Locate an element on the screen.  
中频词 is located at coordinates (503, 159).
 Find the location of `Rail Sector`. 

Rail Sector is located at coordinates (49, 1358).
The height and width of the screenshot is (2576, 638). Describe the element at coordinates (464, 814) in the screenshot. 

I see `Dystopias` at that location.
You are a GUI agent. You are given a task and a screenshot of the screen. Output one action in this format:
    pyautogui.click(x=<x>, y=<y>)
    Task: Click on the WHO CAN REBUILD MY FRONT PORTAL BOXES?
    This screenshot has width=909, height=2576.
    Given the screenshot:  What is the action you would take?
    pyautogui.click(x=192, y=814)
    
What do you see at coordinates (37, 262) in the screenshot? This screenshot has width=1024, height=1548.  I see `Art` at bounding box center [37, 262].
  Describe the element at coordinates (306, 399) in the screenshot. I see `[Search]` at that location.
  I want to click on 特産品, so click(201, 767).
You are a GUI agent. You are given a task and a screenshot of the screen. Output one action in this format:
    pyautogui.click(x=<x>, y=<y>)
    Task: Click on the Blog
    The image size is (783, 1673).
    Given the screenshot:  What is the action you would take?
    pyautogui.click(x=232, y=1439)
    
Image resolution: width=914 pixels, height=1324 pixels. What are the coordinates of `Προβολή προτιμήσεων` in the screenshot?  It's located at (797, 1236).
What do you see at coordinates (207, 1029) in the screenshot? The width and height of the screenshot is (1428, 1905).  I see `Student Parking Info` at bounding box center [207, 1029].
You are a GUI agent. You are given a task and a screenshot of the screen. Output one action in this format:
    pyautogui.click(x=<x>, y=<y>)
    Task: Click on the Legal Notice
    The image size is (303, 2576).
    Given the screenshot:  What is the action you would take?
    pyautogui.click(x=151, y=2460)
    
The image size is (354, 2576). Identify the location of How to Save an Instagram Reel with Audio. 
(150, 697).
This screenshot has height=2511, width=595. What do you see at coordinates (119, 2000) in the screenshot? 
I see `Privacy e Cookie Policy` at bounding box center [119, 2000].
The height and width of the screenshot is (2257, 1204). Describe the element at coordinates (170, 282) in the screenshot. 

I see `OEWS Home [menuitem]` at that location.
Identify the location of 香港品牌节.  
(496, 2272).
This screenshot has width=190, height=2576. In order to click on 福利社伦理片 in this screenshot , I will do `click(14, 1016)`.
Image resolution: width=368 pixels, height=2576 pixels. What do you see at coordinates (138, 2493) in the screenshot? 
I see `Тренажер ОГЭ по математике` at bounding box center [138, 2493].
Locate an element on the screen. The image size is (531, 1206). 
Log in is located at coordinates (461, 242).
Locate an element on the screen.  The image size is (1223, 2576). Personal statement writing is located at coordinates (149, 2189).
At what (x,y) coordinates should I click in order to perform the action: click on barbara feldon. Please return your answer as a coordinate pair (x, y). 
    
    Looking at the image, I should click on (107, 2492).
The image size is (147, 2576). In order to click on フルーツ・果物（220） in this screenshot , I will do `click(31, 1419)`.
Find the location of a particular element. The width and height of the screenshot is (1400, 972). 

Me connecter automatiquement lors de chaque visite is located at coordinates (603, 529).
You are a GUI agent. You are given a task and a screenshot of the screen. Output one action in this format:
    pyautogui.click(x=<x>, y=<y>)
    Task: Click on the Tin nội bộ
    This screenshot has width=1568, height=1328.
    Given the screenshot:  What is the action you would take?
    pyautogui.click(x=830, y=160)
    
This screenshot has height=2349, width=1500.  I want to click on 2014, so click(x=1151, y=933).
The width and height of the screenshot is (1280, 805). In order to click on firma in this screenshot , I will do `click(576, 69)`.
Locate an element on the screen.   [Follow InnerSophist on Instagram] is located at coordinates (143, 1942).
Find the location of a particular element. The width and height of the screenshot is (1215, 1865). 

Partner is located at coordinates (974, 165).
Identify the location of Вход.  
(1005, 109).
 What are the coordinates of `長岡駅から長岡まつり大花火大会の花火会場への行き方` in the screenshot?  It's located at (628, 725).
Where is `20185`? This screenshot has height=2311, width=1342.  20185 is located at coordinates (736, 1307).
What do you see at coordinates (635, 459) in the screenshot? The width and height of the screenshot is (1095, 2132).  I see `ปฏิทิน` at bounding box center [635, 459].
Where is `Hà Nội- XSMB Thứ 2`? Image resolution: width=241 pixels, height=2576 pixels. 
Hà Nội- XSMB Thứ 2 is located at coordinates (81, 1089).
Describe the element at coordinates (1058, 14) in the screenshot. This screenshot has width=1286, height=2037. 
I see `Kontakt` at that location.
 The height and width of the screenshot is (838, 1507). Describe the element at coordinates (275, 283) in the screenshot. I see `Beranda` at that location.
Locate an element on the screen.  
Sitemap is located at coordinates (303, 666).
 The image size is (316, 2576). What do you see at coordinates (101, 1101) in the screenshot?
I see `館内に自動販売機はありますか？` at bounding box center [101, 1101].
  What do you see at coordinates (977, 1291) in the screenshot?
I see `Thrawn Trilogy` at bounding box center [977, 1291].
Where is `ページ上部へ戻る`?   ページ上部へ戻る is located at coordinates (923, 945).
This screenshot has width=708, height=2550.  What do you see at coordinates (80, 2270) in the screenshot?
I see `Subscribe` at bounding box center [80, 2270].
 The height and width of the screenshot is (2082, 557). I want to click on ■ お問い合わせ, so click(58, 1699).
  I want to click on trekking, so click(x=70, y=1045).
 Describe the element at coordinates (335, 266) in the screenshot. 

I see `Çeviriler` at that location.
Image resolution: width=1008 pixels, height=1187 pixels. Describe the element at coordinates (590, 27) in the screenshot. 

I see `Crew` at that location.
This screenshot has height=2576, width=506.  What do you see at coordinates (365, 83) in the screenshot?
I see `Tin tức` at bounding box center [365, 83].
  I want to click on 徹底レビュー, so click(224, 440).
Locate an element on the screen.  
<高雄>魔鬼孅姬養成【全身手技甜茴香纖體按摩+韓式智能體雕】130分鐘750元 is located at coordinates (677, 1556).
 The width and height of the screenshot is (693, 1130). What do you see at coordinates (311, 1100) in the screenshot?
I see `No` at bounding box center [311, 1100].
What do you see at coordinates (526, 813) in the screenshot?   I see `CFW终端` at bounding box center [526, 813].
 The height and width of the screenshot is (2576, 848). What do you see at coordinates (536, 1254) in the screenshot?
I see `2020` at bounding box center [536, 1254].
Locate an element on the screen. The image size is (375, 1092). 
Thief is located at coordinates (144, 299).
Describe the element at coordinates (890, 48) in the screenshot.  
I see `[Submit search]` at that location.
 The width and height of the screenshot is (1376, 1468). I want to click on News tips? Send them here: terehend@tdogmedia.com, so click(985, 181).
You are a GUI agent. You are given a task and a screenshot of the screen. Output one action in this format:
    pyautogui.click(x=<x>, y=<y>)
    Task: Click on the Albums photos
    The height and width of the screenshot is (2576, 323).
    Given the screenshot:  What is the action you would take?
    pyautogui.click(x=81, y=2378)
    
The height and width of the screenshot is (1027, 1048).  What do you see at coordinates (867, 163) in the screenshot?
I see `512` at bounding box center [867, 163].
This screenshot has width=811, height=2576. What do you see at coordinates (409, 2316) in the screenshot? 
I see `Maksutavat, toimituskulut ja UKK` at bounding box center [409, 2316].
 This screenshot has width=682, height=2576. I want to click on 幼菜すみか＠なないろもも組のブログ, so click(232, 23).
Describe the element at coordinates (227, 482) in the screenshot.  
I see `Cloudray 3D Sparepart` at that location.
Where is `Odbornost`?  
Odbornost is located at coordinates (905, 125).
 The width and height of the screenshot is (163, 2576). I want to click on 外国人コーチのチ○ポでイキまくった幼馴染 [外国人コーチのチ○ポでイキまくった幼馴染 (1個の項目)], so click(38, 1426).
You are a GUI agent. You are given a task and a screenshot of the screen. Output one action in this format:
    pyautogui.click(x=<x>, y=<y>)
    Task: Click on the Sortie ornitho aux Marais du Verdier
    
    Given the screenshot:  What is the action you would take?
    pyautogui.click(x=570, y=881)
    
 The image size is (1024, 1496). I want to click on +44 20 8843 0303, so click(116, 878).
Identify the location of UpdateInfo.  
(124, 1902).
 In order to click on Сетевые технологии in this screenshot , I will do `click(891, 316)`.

• [DESCRIPTION OF THE TASK]
Select the lines in this material that hold the word "will", leaving none out.

• [WRITTEN RESPONSE]
This screenshot has width=190, height=2576. In order to click on 福利社伦理片 in this screenshot , I will do `click(14, 1016)`.
The image size is (147, 2576). In order to click on フルーツ・果物（220） in this screenshot , I will do `click(31, 1419)`.
The width and height of the screenshot is (1280, 805). In order to click on firma in this screenshot , I will do `click(576, 69)`.
 In order to click on Сетевые технологии in this screenshot , I will do `click(891, 316)`.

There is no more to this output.